Come tanti altri borghi, Artena ha provato a mettere da parte il sogno industriale che sorgeva ai suoi piedi e a rispolverare l’immagine bucolica. In una delle rotonde che conducono dalla valle al paese si scorge una statua quadrupede di bronzo, monumento equestre al mulo che in effetti da queste parti viene utilizzato per raccogliere la spazzatura porta a porta nelle strette vie del centro storico. I giovani del direttivo dell’Arci locale, che gestiscono due spazi in paese e che presidiano il territorio da anni, rifiutano sia la raffigurazione pittoresca del marketing territoriale che quella apocalittica della criminalizzazione.

Conoscono i quattro che si ritrovano in galera, indagati per aver ucciso barbaramente Willy, e se li ricordano quando erano ragazzini, solo pochi anni fa. Gli attivisti dell’Arci hanno il polso della mutazione in corso presso un pezzo di cittadinanza, ma inseriscono Artena, oltre che Colleferro e Paliano, nel contesto più ampio dell’Italia delle aree interne e dei modelli della piccola borghesia criminale che ruota attorno all’economia generata dalla diffusione ormai capillare della cocaina.

L’Osservatorio per la legalità e la sicurezza della Regione fotografa la situazione con queste parole col rapporto «Mafie nel Lazio»: «Qui i clan ancora non sono penetrati». Ma riconosce il fatto che «ci sono semmai bande locali che cercano di fare il salto di qualità».

Il sindaco Angelini, medico che viene dal Pci e che fu giovane amministratore già negli anni Ottanta, dapprima ha affermato che «Artena non è Scampia» e ha ricordato di quando, all’epoca della prima ondata migratoria di venti anni fa, qui accolsero molti albanesi.

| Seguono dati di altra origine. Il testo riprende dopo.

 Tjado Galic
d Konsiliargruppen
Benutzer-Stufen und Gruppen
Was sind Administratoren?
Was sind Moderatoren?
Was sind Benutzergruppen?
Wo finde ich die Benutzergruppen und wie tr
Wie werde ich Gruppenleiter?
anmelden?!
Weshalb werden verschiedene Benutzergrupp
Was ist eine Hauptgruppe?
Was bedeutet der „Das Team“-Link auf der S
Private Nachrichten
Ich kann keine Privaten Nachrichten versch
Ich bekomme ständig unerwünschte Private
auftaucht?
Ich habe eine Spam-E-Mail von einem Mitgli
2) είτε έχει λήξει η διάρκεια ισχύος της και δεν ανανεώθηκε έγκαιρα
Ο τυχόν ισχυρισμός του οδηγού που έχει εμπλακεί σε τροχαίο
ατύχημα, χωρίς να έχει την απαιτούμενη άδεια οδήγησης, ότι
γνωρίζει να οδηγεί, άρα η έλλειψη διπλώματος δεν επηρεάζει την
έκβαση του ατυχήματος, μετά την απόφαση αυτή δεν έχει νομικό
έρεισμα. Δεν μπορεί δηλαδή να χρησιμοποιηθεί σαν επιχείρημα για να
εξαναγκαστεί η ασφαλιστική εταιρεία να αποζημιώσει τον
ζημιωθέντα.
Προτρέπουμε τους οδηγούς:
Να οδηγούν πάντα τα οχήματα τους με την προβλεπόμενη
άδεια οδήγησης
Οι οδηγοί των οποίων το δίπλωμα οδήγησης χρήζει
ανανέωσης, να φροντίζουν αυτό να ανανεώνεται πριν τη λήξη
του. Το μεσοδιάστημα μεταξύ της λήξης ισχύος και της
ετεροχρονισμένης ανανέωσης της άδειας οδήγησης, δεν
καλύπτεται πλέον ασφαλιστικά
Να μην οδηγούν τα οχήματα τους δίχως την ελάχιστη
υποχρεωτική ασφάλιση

Ma le ricostruzioni più avvedute non fanno pensare a Scampia, bensì all’Italia. «La crisi della classe dirigente è sotto gli occhi di tutti. Sarà forse anche questo un problema e una delle cause della sottovalutazione dei fenomeni criminali che portano a certi atti?», sostiene Mino Massimei dell’Arci.

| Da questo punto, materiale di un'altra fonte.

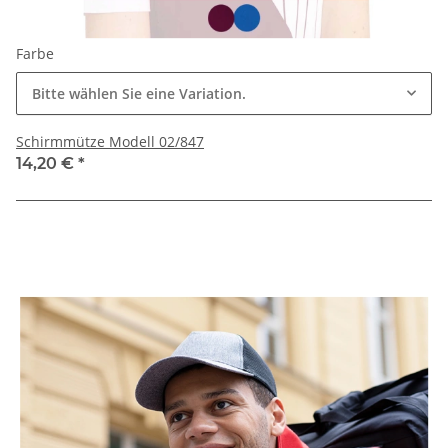
Farbe
Bitte wählen Sie eine Variation.
Schirmmütze Modell 02/847
14,20 €
*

Dopo le polemiche, il sindaco riflette: «È il momento di guardare a quello che facciamo ogni giorno – dice ai suoi cittadini – La responsabilità penale è individuale, ma ce n’è anche una collettiva, quando accade un fatto così grave. Il pestaggio mortale che ha colpito Willy non è stato motivato dal razzismo e non c’entra la matrice politica. Ma forse è ancora peggio: è stata violenza fine a se stessa».

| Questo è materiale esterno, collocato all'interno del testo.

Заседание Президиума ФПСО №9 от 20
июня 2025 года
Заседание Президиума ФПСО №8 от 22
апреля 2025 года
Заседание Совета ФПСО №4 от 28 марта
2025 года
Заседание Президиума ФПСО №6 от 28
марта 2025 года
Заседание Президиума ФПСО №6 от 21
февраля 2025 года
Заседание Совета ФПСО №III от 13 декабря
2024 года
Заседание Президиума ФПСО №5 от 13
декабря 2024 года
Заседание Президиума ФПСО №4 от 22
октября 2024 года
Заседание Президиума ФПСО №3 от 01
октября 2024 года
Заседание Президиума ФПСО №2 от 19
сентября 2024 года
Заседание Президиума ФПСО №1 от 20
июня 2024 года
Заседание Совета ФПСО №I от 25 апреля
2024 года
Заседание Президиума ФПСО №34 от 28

Oggi ci si sposta tutti a Paliano, al campo sportivo, dove si terranno i funerali del giovane Willy Monteiro Duarte. Potranno entrare poco più di mille persone a causa delle restrizioni imposte dal Covid. Vista anche la grande partecipazione alla fiaccolata di due giorni fa in memoria del ragazzo, tutto lascia pensare che la maggior parte dei partecipanti assisterà alle esequie da fuori. Nel frattempo, ad Artena, qualcuno ha consegnato al sindaco il progetto di un murale. C’è il ritratto di Willy e il profilo di un leone con la scritta: «Il vero guerriero non ha la forza ma il coraggio».